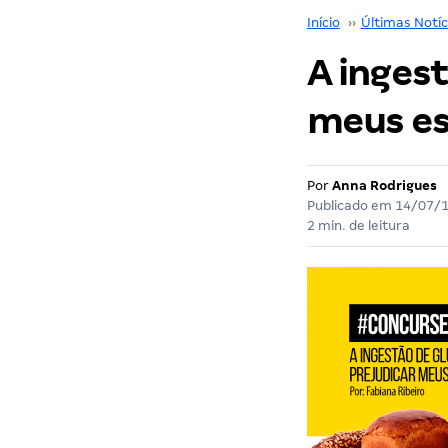
Início
››
Últimas Notíc
A inges
meus e
Por
Anna Rodrigues
Publicado em
14/07/
2 min. de leitura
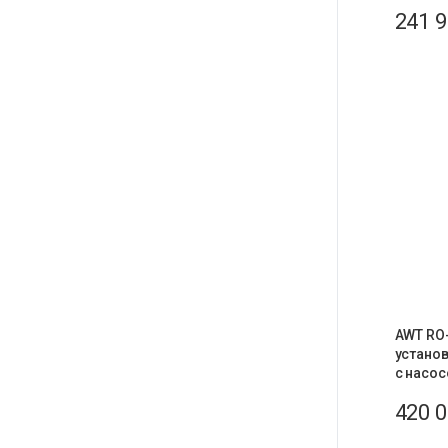
241 
AWT RO-
устано
с насос
420 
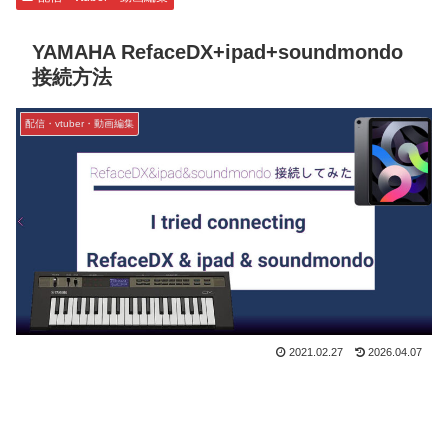
YAMAHA RefaceDX+ipad+soundmondo
接続方法
配信・vtuber・動画編集
2021.02.27
2026.04.07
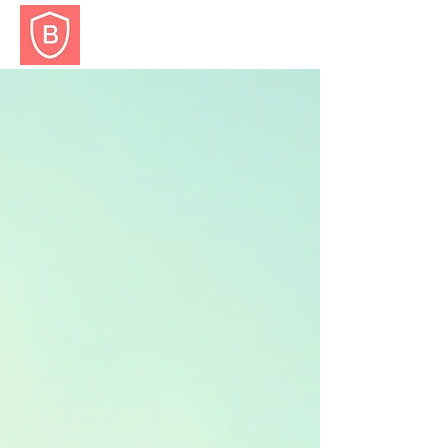
BALESET.EU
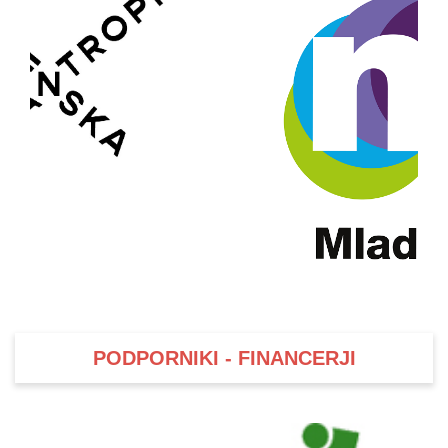
PODPORNIKI - FINANCERJI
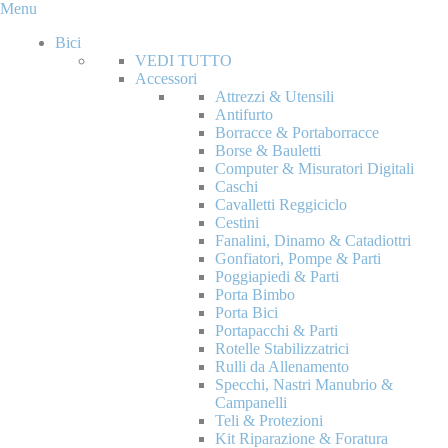
Menu
Bici
VEDI TUTTO
Accessori
Attrezzi & Utensili
Antifurto
Borracce & Portaborracce
Borse & Bauletti
Computer & Misuratori Digitali
Caschi
Cavalletti Reggiciclo
Cestini
Fanalini, Dinamo & Catadiottri
Gonfiatori, Pompe & Parti
Poggiapiedi & Parti
Porta Bimbo
Porta Bici
Portapacchi & Parti
Rotelle Stabilizzatrici
Rulli da Allenamento
Specchi, Nastri Manubrio &
Campanelli
Teli & Protezioni
Kit Riparazione & Foratura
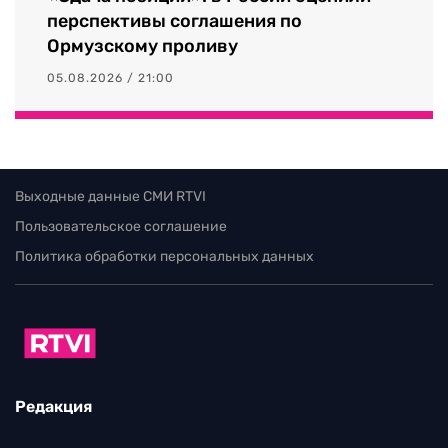
перспективы соглашения по
Ормузскому проливу
05.08.2026 / 21:00
Выходные данные СМИ RTVI
Пользовательское соглашение
Политика обработки персональных данных
Редакция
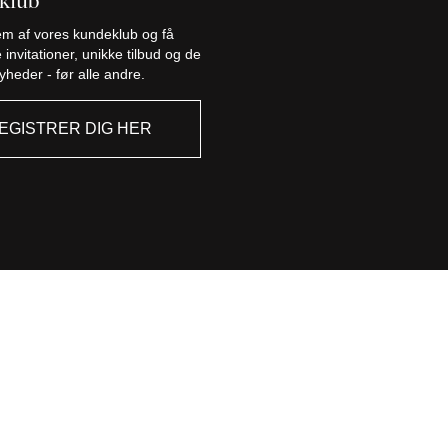
klub
Palma
em af vores kundeklub og få
 invitationer, unikke tilbud og de
yheder - før alle andre.
EGISTRER DIG HER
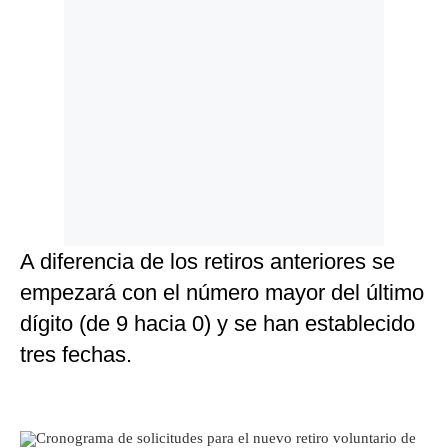
A diferencia de los retiros anteriores se
empezará con el número mayor del último
dígito (de 9 hacia 0) y se han establecido
tres fechas.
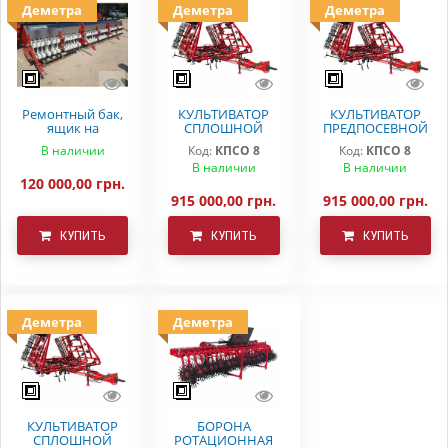
Деметра
Деметра
Деметра
Ремонтный бак,
КУЛЬТИВАТОР
КУЛЬТИВАТОР
ящик на
СПЛОШНОЙ
ПРЕДПОСЕВНОЙ
вариаторную
ОБРАБОТКИ
ОБРАБОТКИ
В наличии
Код:
КПСО 8
Код:
КПСО 8
сеялку СЗ 5.4
ДЕМЕТРА КПСО-8
КПСО-8 ДЕМЕТРА
В наличии
В наличии
Astra
120 000,00 грн.
915 000,00 грн.
915 000,00 грн.
КУПИТЬ
КУПИТЬ
КУПИТЬ
Деметра
Деметра
КУЛЬТИВАТОР
БОРОНА
СПЛОШНОЙ
РОТАЦИОННАЯ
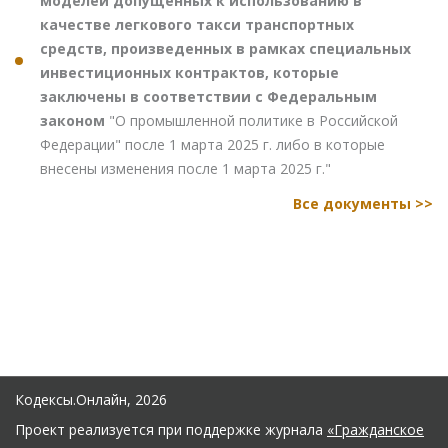
моделей допущенных к использованию в
качестве легкового такси транспортных
средств, произведенных в рамках специальных
инвестиционных контрактов, которые
заключены в соответствии с Федеральным
законом
"О промышленной политике в Российской
Федерации" после 1 марта 2025 г. либо в которые
внесены изменения после 1 марта 2025 г."
Все документы >>
Кодексы.Онлайн, 2026
Проект реализуется при поддержке журнала
«Гражданское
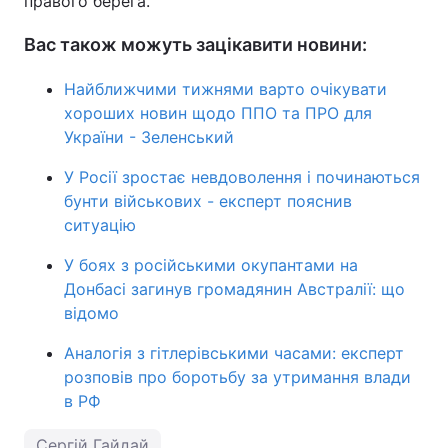
правого берега.
Вас також можуть зацікавити новини:
Найближчими тижнями варто очікувати
хороших новин щодо ППО та ПРО для
України - Зеленський
У Росії зростає невдоволення і починаються
бунти військових - експерт пояснив
ситуацію
У боях з російськими окупантами на
Донбасі загинув громадянин Австралії: що
відомо
Аналогія з гітлерівськими часами: експерт
розповів про боротьбу за утримання влади
в РФ
Сергій Гайдай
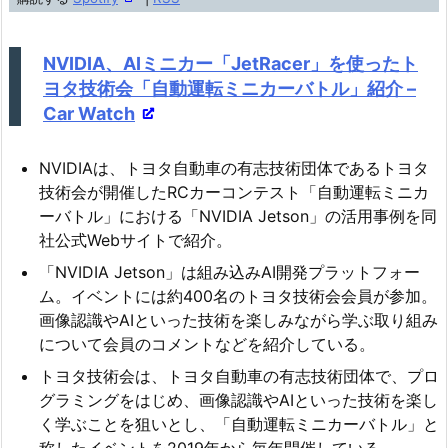
ー
ヤ
NVIDIA、AIミニカー「JetRacer」を使ったト
ー
ヨタ技術会「自動運転ミニカーバトル」紹介 –
Car Watch
NVIDIAは、トヨタ自動車の有志技術団体であるトヨタ
技術会が開催したRCカーコンテスト「自動運転ミニカ
ーバトル」における「NVIDIA Jetson」の活用事例を同
社公式Webサイトで紹介。
「NVIDIA Jetson」は組み込みAI開発プラットフォー
ム。イベントには約400名のトヨタ技術会会員が参加。
画像認識やAIといった技術を楽しみながら学ぶ取り組み
について会員のコメントなどを紹介している。
トヨタ技術会は、トヨタ自動車の有志技術団体で、プロ
グラミングをはじめ、画像認識やAIといった技術を楽し
く学ぶことを狙いとし、「自動運転ミニカーバトル」と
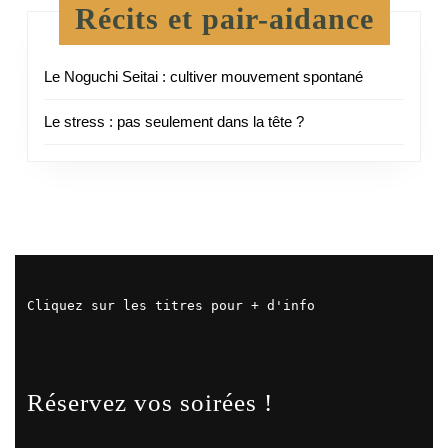
Récits et pair-aidance
Le Noguchi Seitai : cultiver mouvement spontané
Le stress : pas seulement dans la tête ?
Cliquez sur les titres pour + d'info
Réservez vos soirées !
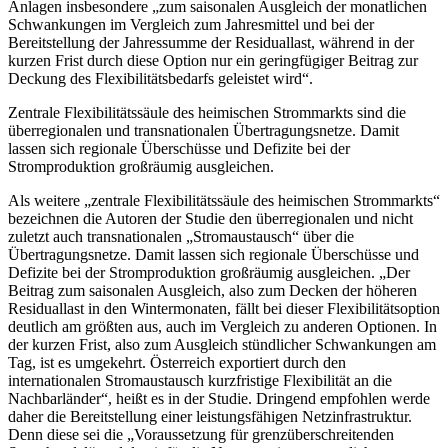
Anlagen insbesondere „zum saisonalen Ausgleich der monatlichen
Schwankungen im Vergleich zum Jahresmittel und bei der
Bereitstellung der Jahressumme der Residuallast, während in der
kurzen Frist durch diese Option nur ein geringfügiger Beitrag zur
Deckung des Flexibilitätsbedarfs geleistet wird“.
Zentrale Flexibilitätssäule des heimischen Strommarkts sind die
überregionalen und transnationalen Übertragungsnetze. Damit
lassen sich regionale Überschüsse und Defizite bei der
Stromproduktion großräumig ausgleichen.
Als weitere „zentrale Flexibilitätssäule des heimischen Strommarkts“
bezeichnen die Autoren der Studie den überregionalen und nicht
zuletzt auch transnationalen „Stromaustausch“ über die
Übertragungsnetze. Damit lassen sich regionale Überschüsse und
Defizite bei der Stromproduktion großräumig ausgleichen. „Der
Beitrag zum saisonalen Ausgleich, also zum Decken der höheren
Residuallast in den Wintermonaten, fällt bei dieser Flexibilitätsoption
deutlich am größten aus, auch im Vergleich zu anderen Optionen. In
der kurzen Frist, also zum Ausgleich stündlicher Schwankungen am
Tag, ist es umgekehrt. Österreich exportiert durch den
internationalen Stromaustausch kurzfristige Flexibilität an die
Nachbarländer“, heißt es in der Studie. Dringend empfohlen werde
daher die Bereitstellung einer leistungsfähigen Netzinfrastruktur.
Denn diese sei die „Voraussetzung für grenzüberschreitenden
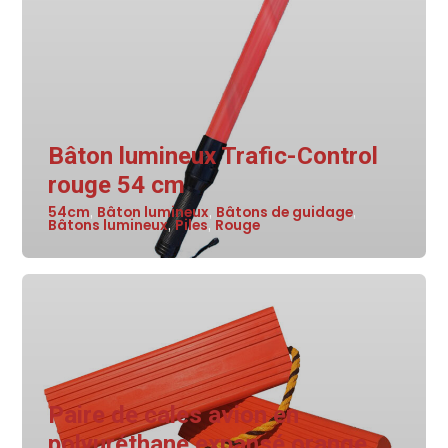
Bâton lumineux Trafic-Control
rouge 54 cm
54cm
Bâton lumineux
Bâtons de guidage
,
,
,
Bâtons lumineux
Piles
Rouge
,
,
Paire de cales avion en
polyuréthane expansé orange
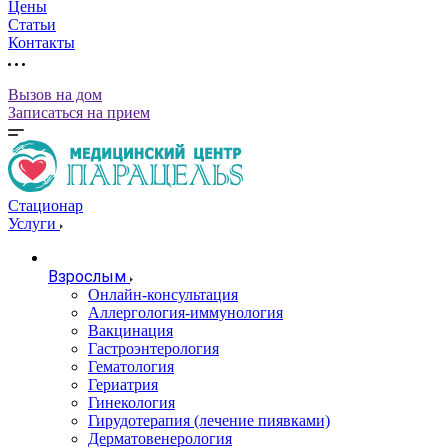
Цены
Статьи
Контакты
Вызов на дом
Записаться на прием
Стационар
Услуги
Взрослым
Онлайн-консультация
Аллергология-иммунология
Вакцинация
Гастроэнтерология
Гематология
Гериатрия
Гинекология
Гирудотерапия (лечение пиявками)
Дерматовенерология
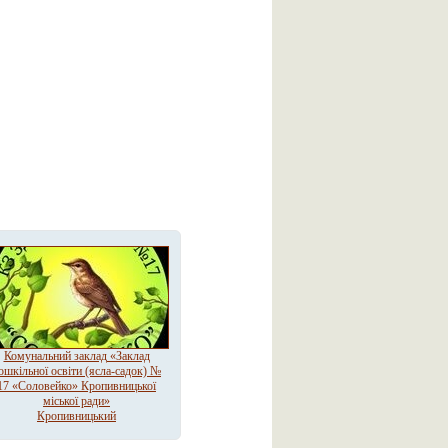
Комунальний заклад «Заклад
ошкільної освіти (ясла-садок) №
17 «Соловейко» Кропивницької
міської ради»
Кропивницький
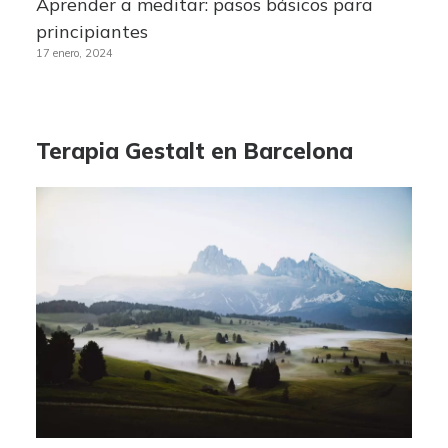
Aprender a meditar: pasos básicos para
principiantes
17 enero, 2024
Terapia Gestalt en Barcelona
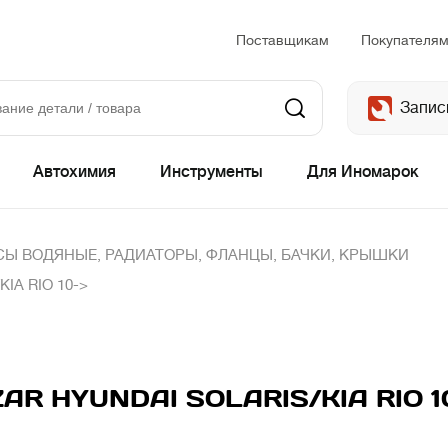
Поставщикам
Покупателя
Запис
Автохимия
Инструменты
Для Иномарок
Ы ВОДЯНЫЕ, РАДИАТОРЫ, ФЛАНЦЫ, БАЧКИ, КРЫШКИ
IA RIO 10->
AR HYUNDAI SOLARIS/KIA RIO 1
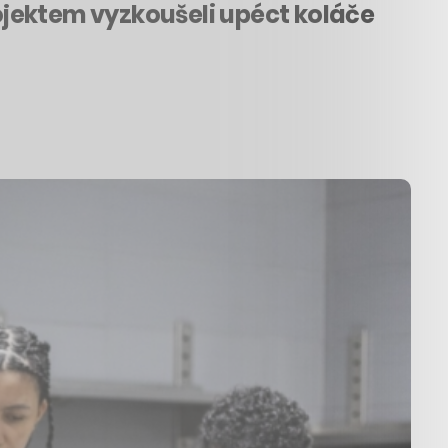
rojektem vyzkoušeli upéct koláče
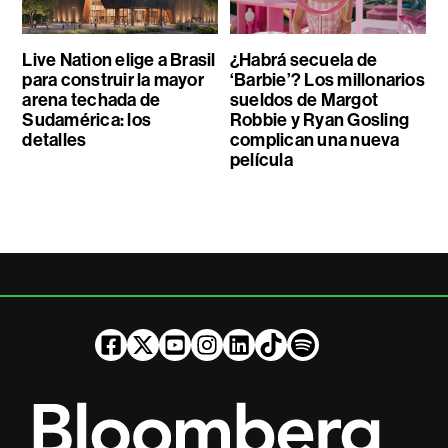
Live Nation elige a Brasil
¿Habrá secuela de
para construir la mayor
‘Barbie’? Los millonarios
arena techada de
sueldos de Margot
Sudamérica: los
Robbie y Ryan Gosling
detalles
complican una nueva
película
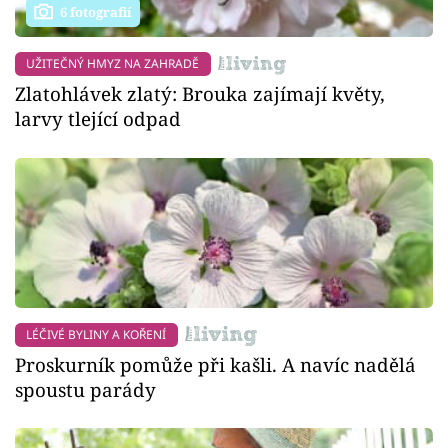
6 fotografií
UŽITEČNÝ HMYZ NA ZAHRADĚ
Zlatohlávek zlatý: Brouka zajímají květy,
larvy tlející odpad
LÉČIVÉ BYLINY A KOŘENÍ
Proskurník pomůže při kašli. A navíc nadělá
spoustu parády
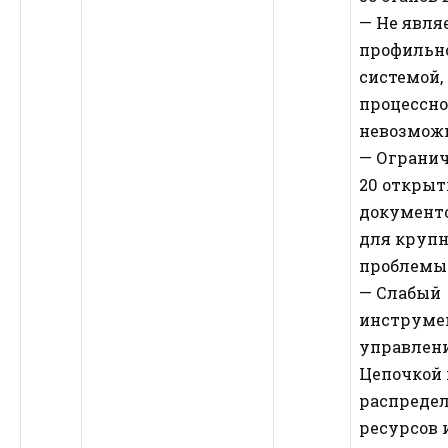
— Не явля
профильн
системой,
процессно
невозможн
— Огранич
20 откры
документо
для крупн
проблемы 
— Слабый
инструме
управлени
Цепочкой 
распреде
ресурсов 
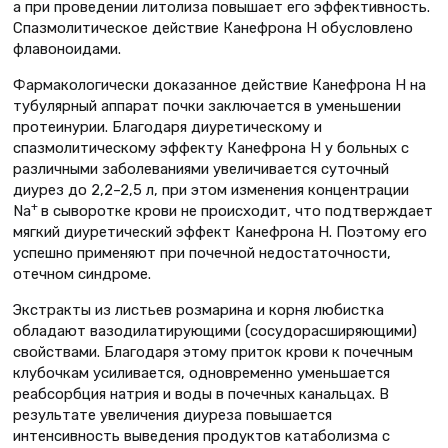
а при проведении литолиза повышает его эффективность.
Спазмолитическое действие Канефрона Н обусловлено
флавоноидами.
Фармакологически доказанное действие Канефрона Н на
тубулярный аппарат почки заключается в уменьшении
протеинурии. Благодаря диуретическому и
спазмолитическому эффекту Канефрона Н у больных с
различными заболеваниями увеличивается суточный
диурез до 2,2–2,5 л, при этом изменения концентрации
+
Na
в сыворотке крови не происходит, что подтверждает
мягкий диуретический эффект Канефрона Н. Поэтому его
успешно применяют при почечной недостаточности,
отечном синдроме.
Экстракты из листьев розмарина и корня любистка
обладают вазодилатирующими (сосудорасширяющими)
свойствами. Благодаря этому приток крови к почечным
клубочкам усиливается, одновременно уменьшается
реабсорбция натрия и воды в почечных канальцах. В
результате увеличения диуреза повышается
интенсивность выведения продуктов катаболизма с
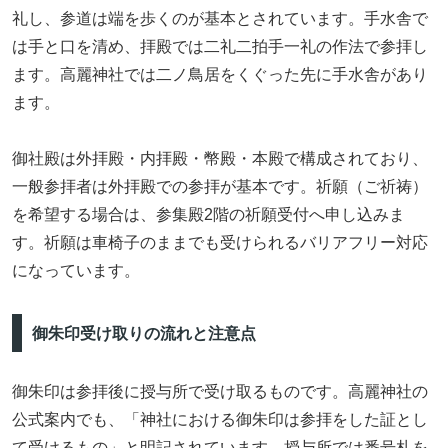
礼し、参道は端を歩くのが基本とされています。手水舎で
は手と口を清め、拝殿では二礼二拍手一礼の作法で参拝し
ます。高麗神社では二ノ鳥居をくぐった先に手水舎があり
ます。
御社殿は外拝殿・内拝殿・幣殿・本殿で構成されており、
一般参拝者は外拝殿での参拝が基本です。祈願（ご祈祷）
を希望する場合は、参集殿2階の祈願受付へ申し込みま
す。祈願は車椅子のままでも受けられるバリアフリー対応
になっています。
御朱印受け取りの流れと注意点
御朱印は参拝後に授与所で受け取るものです。高麗神社の
公式案内でも、「神社における御朱印は参拝をした証とし
て受けるもの」と明記されています。授与所では番号札を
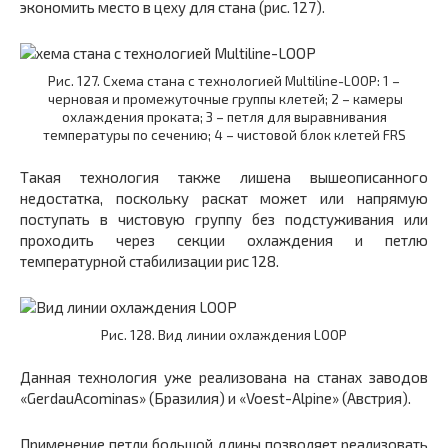
экономить место в цеху для стана (рис. 127).
Рис. 127. Схема стана с технологией Multiline-LOOP: 1 –
черновая и промежуточные группы клетей; 2 – камеры
охлаждения проката; 3 – петля для выравнивания
температуры по сечению; 4 – чистовой блок клетей FRS
Такая технология также лишена вышеописанного
недостатка, поскольку раскат может или напрямую
поступать в чистовую группу без подстуживания или
проходить через секции охлаждения и петлю
температурной стабилизации рис 128.
Рис. 128. Вид линии охлаждения LOOP
Данная технология уже реализована на станах заводов
«GerdauAcominas» (Бразилия) и «Voest-Alpine» (Австрия).
Применение петли большой длины позволяет реализовать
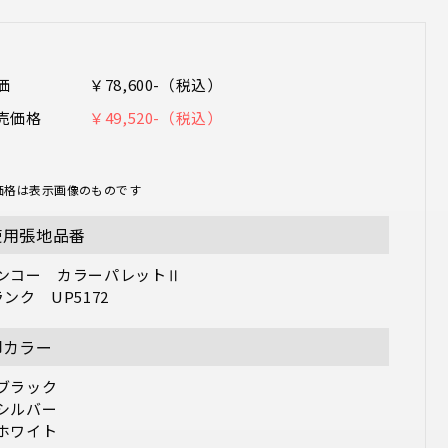
価
￥78,600-（税込）
売価格
￥49,520-（税込）
価格は表示画像のものです
使用張地品番
ンコー　カラーパレットⅡ

ランク　UP5172
脚カラー
ブラック

シルバー

ホワイト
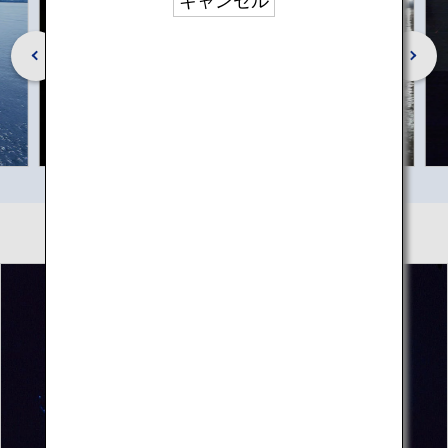
キャンセル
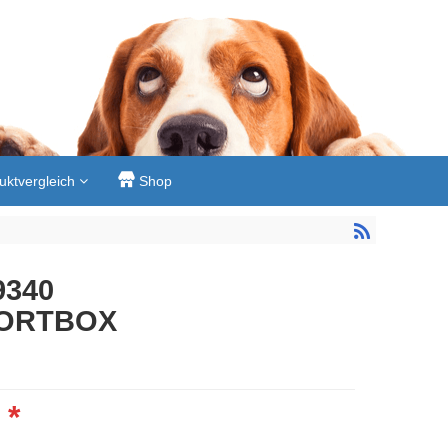
uktvergleich
Shop
340 
ORTBOX
*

+ + + + +

- **THE PROBLEM**
Each line of the records that holds the word "КПСО" should be copied out.

- **ANSWER BELOW**
КПСО 8
КПСО 8
ДЕМЕТРА КПСО-8
КПСО-8 ДЕМЕТРА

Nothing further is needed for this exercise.